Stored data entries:
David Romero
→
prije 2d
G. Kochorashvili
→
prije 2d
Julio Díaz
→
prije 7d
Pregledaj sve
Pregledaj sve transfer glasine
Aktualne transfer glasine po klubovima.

_Problem to solve_
Report every line of the entries that carries the word "glasine".

_Response area_
Pregledaj sve transfer glasine
Aktualne transfer glasine po klubovima.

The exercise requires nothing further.